An Individual Retirement Account (IRA) can be a great place to save and grow your money for retirement. Unlike some accounts, IRAs don't pay a set interest rate.

Instead, IRAs are accounts that hold investments that you choose. That means your Roth IRA returns depend on the investments you pick for the account—and how they perform.

Key Takeaways

  • Roth IRAs don't earn a specific interest rate. Instead, the returns depend on the investments you hold in the account.
  • You can keep a variety of investments in your Roth IRA, including stocks, bonds, mutual funds, ETFs, and even real estate (but you'll need a self-directed IRA for that last one).
  • Your Roth IRA custodian will send periodic statements that highlight the monthly or annual return your account earns.

Your Roth IRA provider will send you monthly or annual statements that show the account's earnings. And if you have an online account with the provider (or an app), you can check your balance and other details at any time.

Still, it can be helpful to know how to calculate your Roth IRA returns on your own so you can see exactly where your returns are coming from.

A Hypothetical Roth IRA Portfolio

Let’s say you open a Roth IRA at the beginning of the year. Your goal is to save $5,000 by the end of the year. You want to invest monthly. So, you divide $5,000 by 12 months and determine you need to save $416.67 per month to reach your savings goal.

Out of each deposit you make into the account, 20% goes into a certificate of deposit (CD), 40% goes into a bond mutual fund, and 40% goes into a stock mutual fund.

You meet your goal and contribute $5,000 by the end of your first year. The statement you receive from your IRA provider shows your portfolio earned a 5.88% return. But how did it come up with that number?

Rates of Return for Each Investment

To understand your total earnings, you need to look at each investment in your account. For our hypothetical example:

  • The return on the CD is 1%. Your $1,000 investment is now worth $1,010.
  • Your $2,000 in the bond fund yields 4.2%. That investment is now worth $2,084.
  • The $2,000 in the stock fund did rather well—10%. You now have $2,200 instead of your original $2,000.

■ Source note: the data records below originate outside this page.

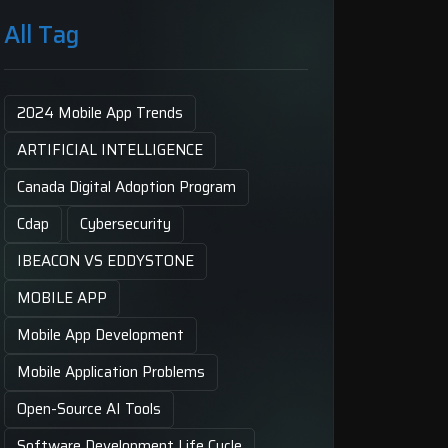
All Tag
2024 Mobile App Trends
ARTIFICIAL INTELLIGENCE
Canada Digital Adoption Program
Cdap
Cybersecurity
IBEACON VS EDDYSTONE
MOBILE APP
Mobile App Development
Mobile Application Problems
Open-Source AI Tools
Software Development Life Cycle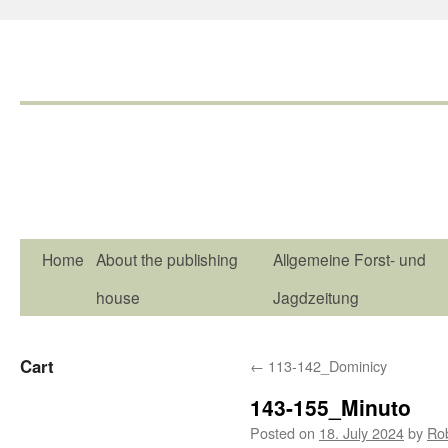
Home
About the publishing
Allgemeine Forst- und
house
Jagdzeitung
Cart
←
113-142_Dominicy
143-155_Minuto
Posted on
18. July 2024
by
Ro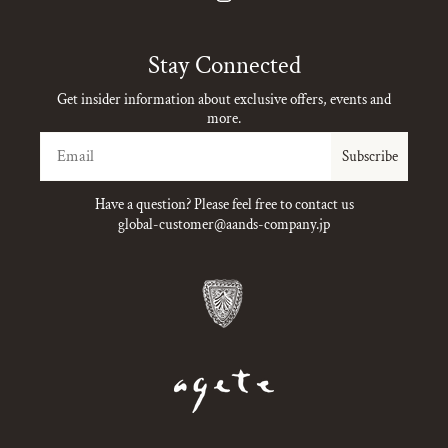
Instagram
Stay Connected
Get insider information about exclusive offers, events and
more.
Email
Subscribe
Have a question? Please feel free to contact us
global-customer@aands-company.jp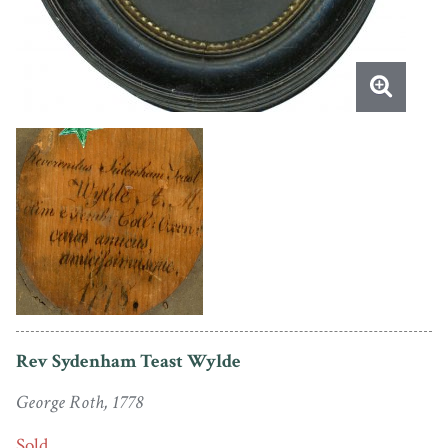
Rev Sydenham Teast Wylde
George Roth, 1778
Sold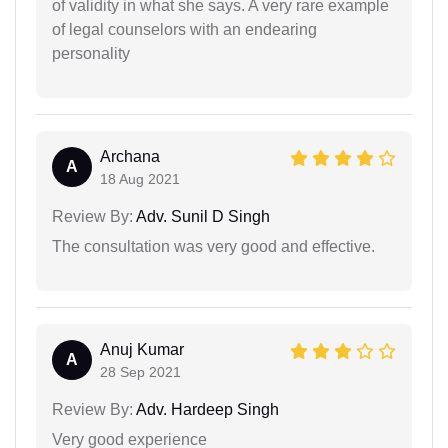
of validity in what she says. A very rare example
of legal counselors with an endearing
personality
Archana
A
18 Aug 2021
Review By:
Adv. Sunil D Singh
The consultation was very good and effective.
Anuj Kumar
A
28 Sep 2021
Review By:
Adv. Hardeep Singh
Very good experience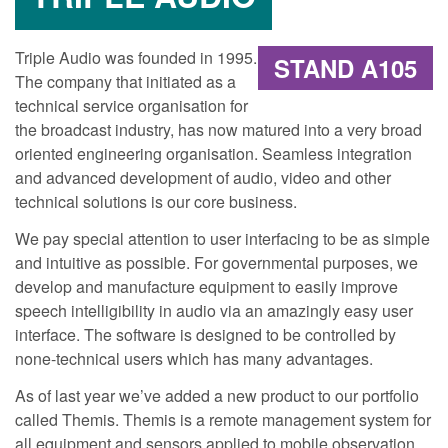
Triple Audio was founded in 1995.
STAND A105
The company that initiated as a
technical service organisation for
the broadcast industry, has now matured into a very broad
oriented engineering organisation. Seamless integration
and advanced development of audio, video and other
technical solutions is our core business.
We pay special attention to user interfacing to be as simple
and intuitive as possible. For governmental purposes, we
develop and manufacture equipment to easily improve
speech intelligibility in audio via an amazingly easy user
interface. The software is designed to be controlled by
none-technical users which has many advantages.
As of last year we’ve added a new product to our portfolio
called Themis. Themis is a remote management system for
all equipment and sensors applied to mobile observation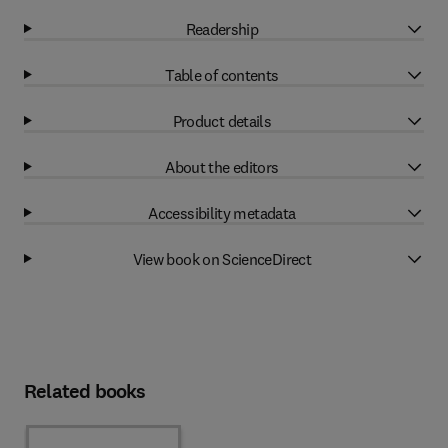
Readership
Table of contents
Product details
About the editors
Accessibility metadata
View book on ScienceDirect
Related books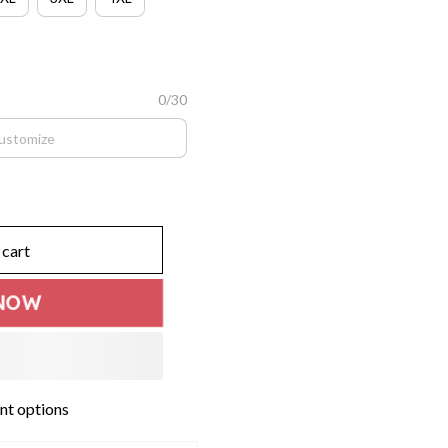
0/30
 cart
NOW
t options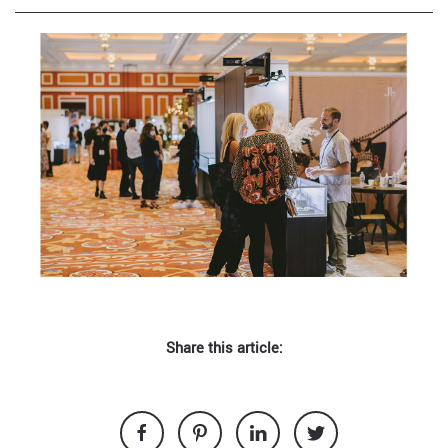
Share this article:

These are the rates of return on each of the three holdings in your account. So far, so good. But that still doesn’t explain that 5.88% total return figure.

How to Calculate Overall Portfolio Return

To calculate the collective return of all three investments, you do the following:

  • Calculate your total contribution (investment). In this case, it's $5,000 ($1,000 + $2,000 + $2,000).
  • Calculate the total current value of your holdings. For our example, it's $5,294 ($1,010 + $2,084 + $2,200).
  • Subtract the original investment from the current value of your investments. In this case, it's $294 ($5,294 – $5,000). This is your return in dollars.
  • To find the overall rate of return for your portfolio, divide your return (in dollars) by your original investment. For our example, your return is 0.588, or 5.88% ($294 ÷ $5,0000).

So there you have it. That’s where the 5.88% return figure came from.

At the beginning of the 12-month period, you had $0 in your account. Now, at the end of the year, you have $5,294. But it’s important to realize that $5,000 of that “growth” in your account came from your deposits—your diligent saving and investing. That money, in turn, earned you $294.

It’s also interesting to consider how each investment performed compared to the overall returns of the portfolio. Your stock mutual fund returned 10%, but the whole account only returned a little over half of that. Why? The lesser returns from the other holdings acted as a drag, especially the CD (which only earned 1%). Good thing it only made up one-fifth of the portfolio. That illustrates the importance of portfolio diversification.

The Bottom Line

It’s good to know how your IRA account is performing overall, and how much return you receive on each specific investment. That way, you can make sure your Roth IRA is on track—and make any changes if needed.

If you need help with the investments in your Roth IRA, it can be helpful (and worth the money) to consult with a trusted financial planner or advisor.